Sun, May 17, 2009 - Page 13 News List

Whiffle hurling? Bag tag? Hey, it’s art

Hipsters have never been particularly known for their jock credentials. But now, instead of playing sports like dodgeball and kickball, there is a growing movement toward making up their own games

By Alex Williams  /  NY TIMES NEWS SERVICE , NEW YORK

While the game, at first blush, looked like lacrosse for sociopathic 9-year-olds, whiffle hurling, Russotti said, constitutes art because its smirky costumes (ruffled collars, Indian dhotis) and team names (St Brendan’s Reformatory for Incorrigible Self-Knowing) subvert the conventions of sportsdom. And by throwing artists and stockbrokers on the same field, he said, both are forced to explore new identities.
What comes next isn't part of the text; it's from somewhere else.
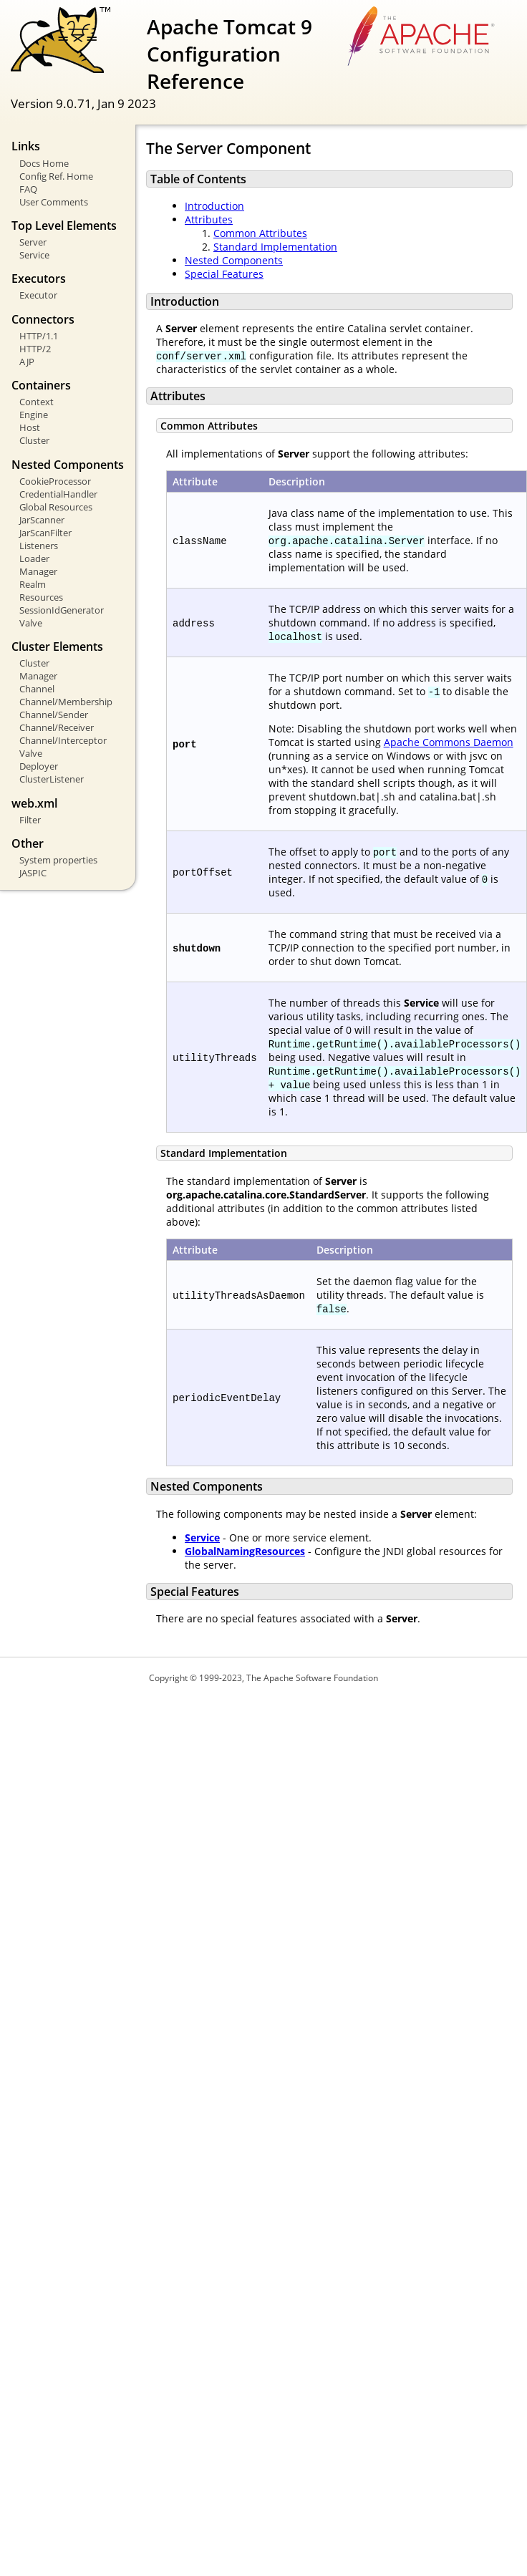 The width and height of the screenshot is (527, 2576). What do you see at coordinates (61, 610) in the screenshot?
I see `SessionIdGenerator` at bounding box center [61, 610].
“If you go to a gallery show, there will be the artist in the corner and the rich financier people, but they don’t have to deal with each other,” he said. In a game, “their personalities come out really quickly.”
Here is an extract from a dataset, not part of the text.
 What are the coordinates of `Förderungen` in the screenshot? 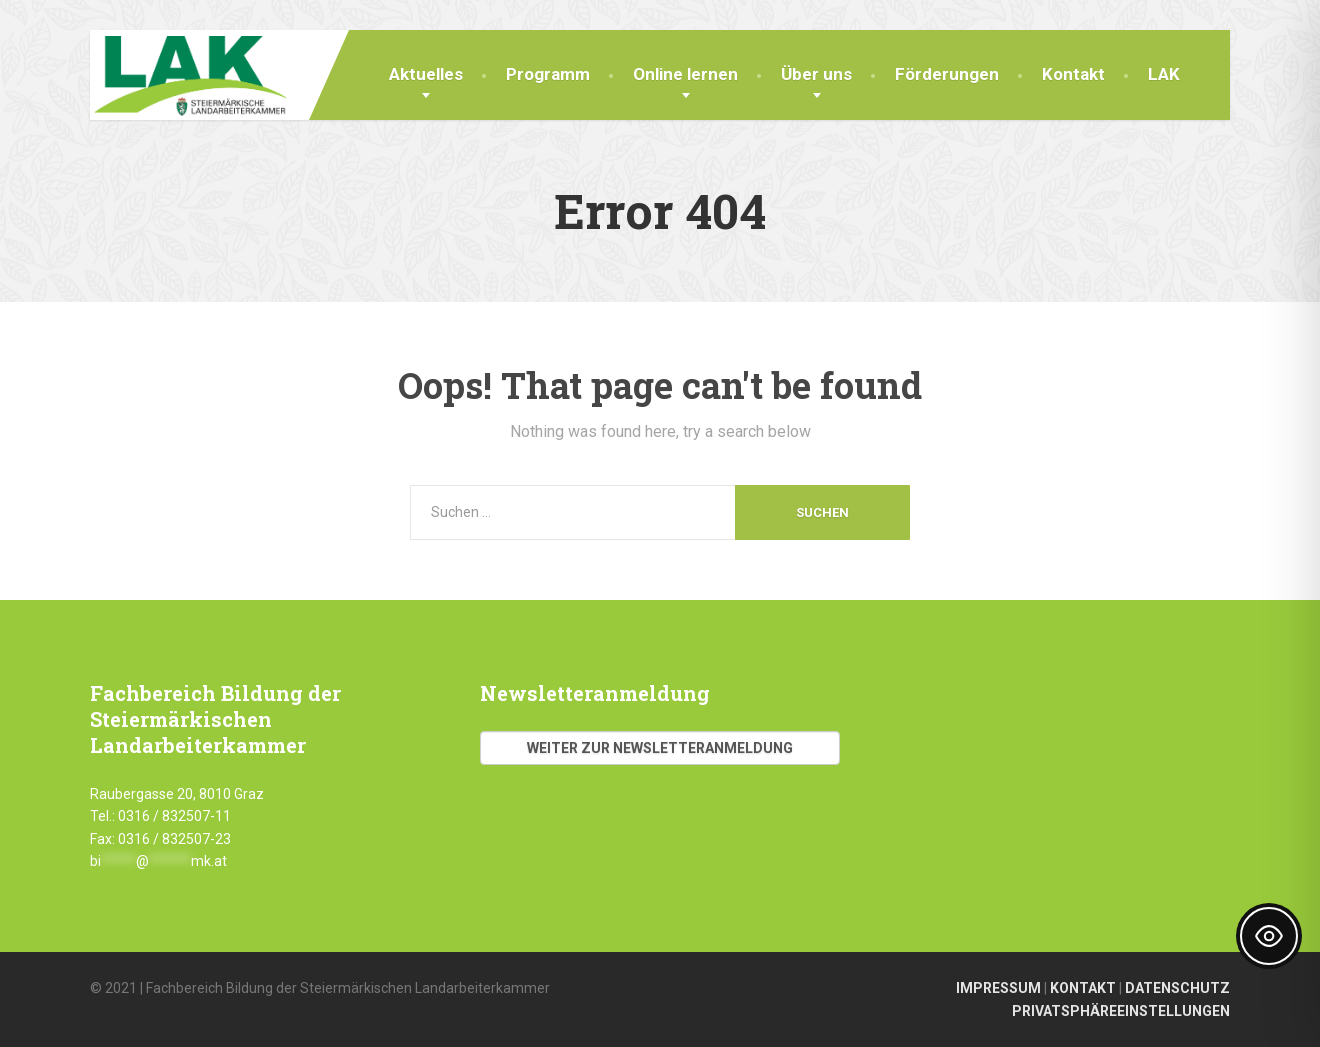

He is surprised by how Type-A stock traders enthusiastically tap their inner surrealist and hit the field in uniforms with sombreros or Pele-era short shorts. Conversely, mild-mannered artists can turn cutthroat. One player, an animation artist, is “the prototypical vegetarian Williamsburg hipster,” Russotti said, “but when you put him out on the field, he goes berserk.”

As players swung their bats like medieval maces, the air filled with the thwack of plastic on plastic, and plastic on flesh. Unlike most art, the risks in art-sports are physical, not emotional, said one participant, Martha Clippinger, 26, a painter and sculptor in Brooklyn.

Still, there are limits. “With no health care,” she added, “I’m being a little more careful with my dives these days.”